Libye: Intervention turque en Libye - L'Égypte réagit et propose une solution « politique »

Craignant un renversement de la situation grâce à l'intervention d'une armée étrangère qui pourrait pousser les terroristes aux portes de son pays, le président égyptien, Abdel Fattah al-Sissi, a convoqué, le 2 janvier, une réunion urgente du Conseil de sécurité nationale pour répondre au feu vert du parlement turc pour l'envoi des militaires en Libye.

L'Égypte n'a pas attendu le feu vert du parlement turc pour préparer une riposte à l'envoi des militaires turcs en Libye. Le président Abdel Fattah al-Sissi a déjà évoqué la question avec les présidents américain, russe et français ainsi qu'avec la chancelière allemande. Des entretiens qui ont porté sur « les dangers découlant d'une ingérence étrangère armée en Libye ».

Officiellement, l'Égypte est pour une solution « politique » de la crise crise libyenne tout en soutenant diplomatiquement l'armée nationale libyenne du maréchal Haftar. Grâce à l'offensive de ce dernier contre Tripoli à l'ouest, la frontière égyptienne jouxtant l'est libyen sur plus de mille kilomètres a été sécurisée. Pour le Caire, un renversement de la situation grâce à une intervention militaire turque placerait des jihadistes venus de Syrie aux portes de l'Égypte. Rappelons que c'est jeudi que les députés turcs ont autorisé l'envoi de troupes en Libye en soutien au gouvernement d'accord national (GAN) de Tripoli, menacé par une offensive du chef de guerre Khalifa Haftar, soutenu par la Russie, les Emirats arabes unis et l'Egypte.

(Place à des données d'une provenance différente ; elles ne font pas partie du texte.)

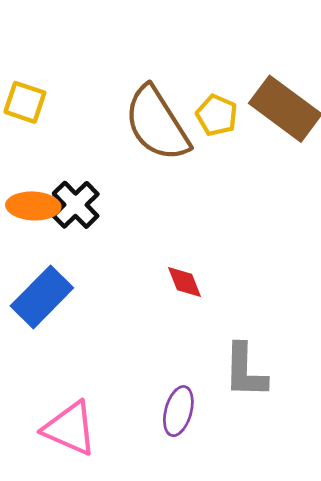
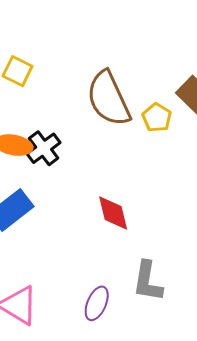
yellow pentagon: (217, 115) -> (157, 118), moved
red diamond: (185, 282) -> (113, 213), size x1.4

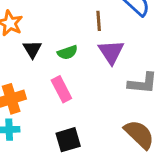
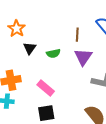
pink rectangle: (61, 89) -> (46, 88), moved, turned -30

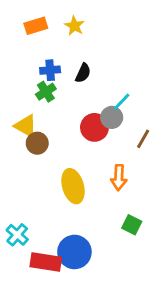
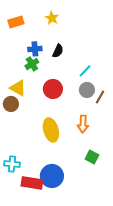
orange rectangle: (36, 26) -> (16, 22), moved
gray circle: (112, 117) -> (87, 90), moved
red circle: (94, 127) -> (53, 89), moved
brown circle: (37, 143) -> (11, 104), moved
cyan cross: (17, 235) -> (12, 164), turned -35

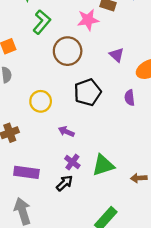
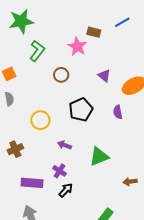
pink star: (88, 20) -> (77, 46), turned -30
brown circle: (68, 51) -> (61, 75), size x0.6
purple cross: (72, 162) -> (59, 171), moved
green triangle: (103, 165) -> (99, 156), moved

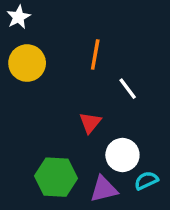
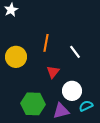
orange line: (95, 54) -> (46, 43), moved
yellow circle: (27, 63) -> (16, 57), moved

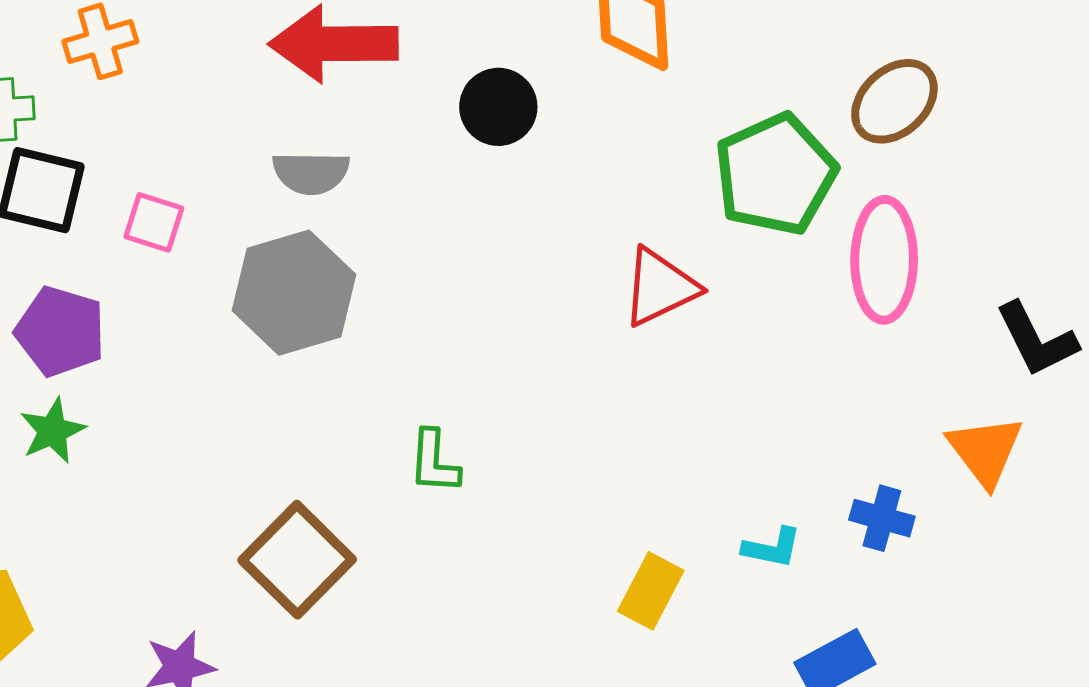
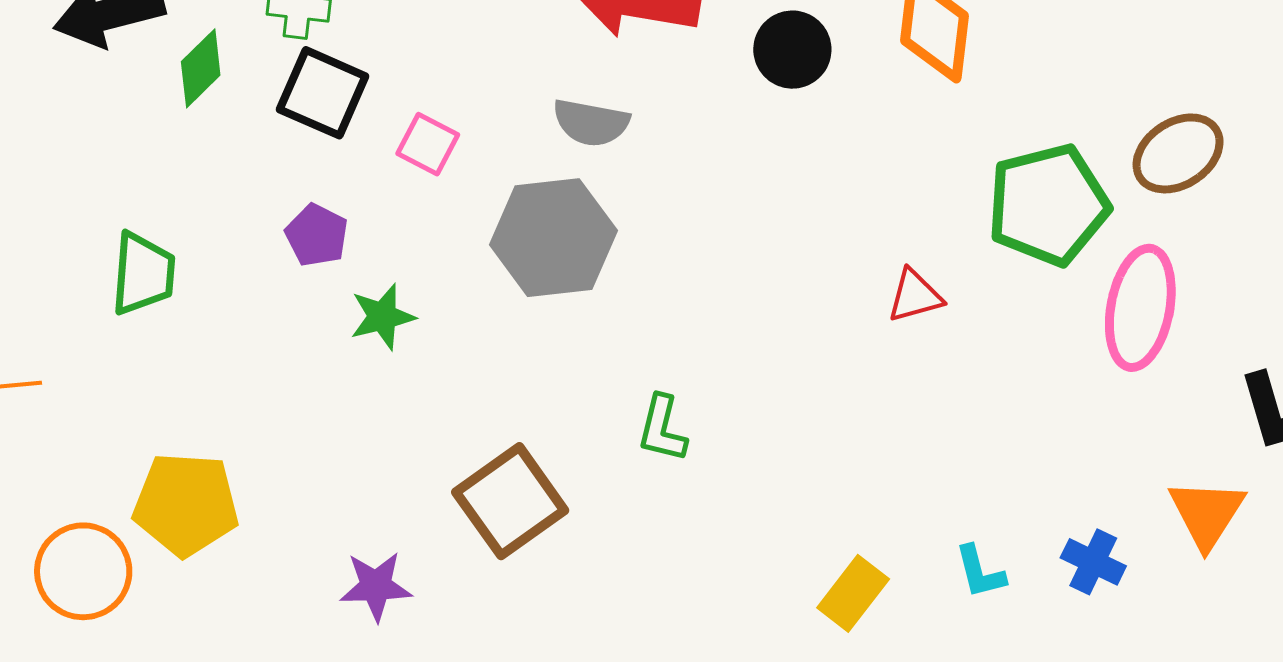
black circle: (498, 107) -> (792, 50), moved
red triangle: (660, 287) -> (915, 296), size x0.7
purple pentagon: (60, 331) -> (317, 235), size x0.7
green star: (53, 431) -> (382, 317), moved
cyan L-shape: (772, 548) -> (980, 572), turned 54

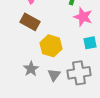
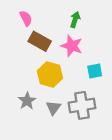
pink star: (83, 17) -> (72, 46), moved
brown rectangle: (30, 22) -> (40, 41), moved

Lors d'une session parlementaire extraordinaire, trois cent vingt-cinq députés ont voté pour et cent quatre-vingt-quatre contre ce texte qui donne à l'armée turque un mandat pour intervenir en Libye, valable pendant un an, a indiqué le président de l'Assemblée nationale turque, Mustafa Sentop. Les principaux partis d'opposition ont voté contre le texte, arguant qu'une intervention en Libye pourrait déstabiliser la région et entraîner la Turquie, qui a perdu plusieurs dizaines de soldats en Syrie, dans un nouveau bourbier.

Dans les tout prochains jours, le président Recep Tayyip Erdogan pourrait ainsi envoyer des troupes en Libye. Une mesure qui n'est pas du goût de l'Egypte dont le président Abdel Fattah al-Sissi a évoqué la question au Conseil de sécurité de l'ONU mettant en exergue « les dangers qui peuvent découler d'une ingérence étrangère armée en Libye ». Le gouvernement turc affirme agir en réponse à un appel à l'aide du gouvernement d'union nationale (GNA) de Fayez al-Sarraj, confronté à une offensive de l'homme fort de l'Est libyen, le maréchal Khalifa Haftar, qui s'efforce de prendre Tripoli.

Le président turc a signé le 28 novembre dernier un accord de « délimitation maritime » avec le GNA, ce qui lui permettrait en cas de victoire de ce dernier d'accéder à des ressources d'hydrocarbures dont le pays a tant besoin. En effet, la Turquie ne produit que soixante mille barils de pétrole/jour, alors que la Libye produit plus d'un million de barils/jour. Depuis la chute du président libyen Mouammar Kadhafi en 2011, la Libye est plongée dans un chaos profond mettant en scène deux principaux groupes armés : le GNA reconnu par l'ONU et celui du maréchal Haftar qui se livrent des batailles au prix des intérêts politiques, économiques, diplomatiques.